Type 2 Diabetes Mellitus
Type 2 diabetes mellitus is the result of a reduced response by the cells to insulin and is sometimes referred to as insulin resistance. Type 2 diabetes accounts for about 90% of the cases of diabetes mellitus. This type has a significant genetic component and is highly correlated with obesity as 80% of type 2 diabetics are obese. Thus, type 2 diabetes mellitus is due primarily to lifestyle factors and genetics. The symptoms of type 2 diabetes are not as severe as with type 1 because there is still some effect of insulin. Nevertheless, the chronic complications mimic those observed in type 1. Perhaps the most unfortunate thing about type 2 diabetes is that those who develop it are essentially asymptomatic for many years, but when the diabetic symptoms appear, the damage to the tissues and organs can be extensive. Drugs used to treat type 2 can stimulate beta cell secretion of insulin, slow digestion of carbohydrates, inhibit liver glucose production or directly increase the sensitivity of the target cells to insulin. Also, significant lifestyle changes such as getting regular exercise, careful dieting and losing weight can improve one’s ability to process the glucose and reduce complications.

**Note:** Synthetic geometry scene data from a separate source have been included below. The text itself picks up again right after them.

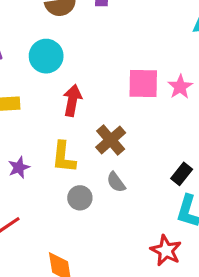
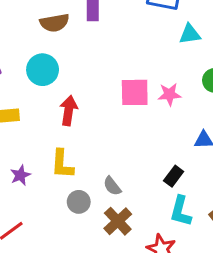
pink star: (180, 87) -> (169, 94), turned 30
brown cross: (111, 140) -> (118, 221), moved

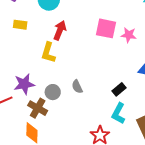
yellow L-shape: (62, 164) -> (48, 53), moved
purple star: (20, 175) -> (24, 84), moved, size x1.5
brown cross: (118, 221) -> (38, 108), moved, turned -30

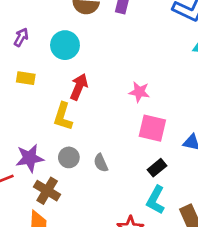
pink square: (106, 28) -> (152, 128), moved
pink star: (129, 35) -> (139, 92), moved
gray circle: (53, 92) -> (69, 157), moved

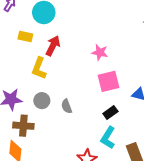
yellow rectangle: (26, 78) -> (25, 36), moved
pink square: (152, 128) -> (109, 81), turned -30
brown cross: (47, 191) -> (23, 126), turned -30

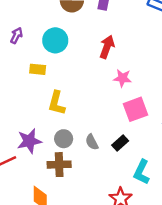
red arrow: (53, 46) -> (107, 47), moved
black rectangle: (110, 113) -> (120, 143), moved
brown cross: (23, 126) -> (59, 165), moved

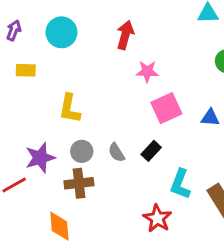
yellow rectangle: (38, 69) -> (26, 70), moved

Gestational diabetes mellitus occurs in women during pregnancy and is very similar to type 2 diabetes in that the affected individual is less responsive to insulin. This type of diabetes occurs in 2-5% of all pregnancies and around 50% of affected women will develop type 2 diabetes in their life. If left untreated, gestational diabetes poses risks to both mother and child, all related to the uncontrolled high blood glucose levels. Risks to the baby include abnormal growth and chemical imbalances at birth. Infants born to mothers suffering from gestational diabetes are typically larger for their gestational age. Other risks for the infant include, low blood glucose, jaundice, polycythemia (high red blood cells), lung disorders, and increased risk of developing type 2 diabetes in their lives.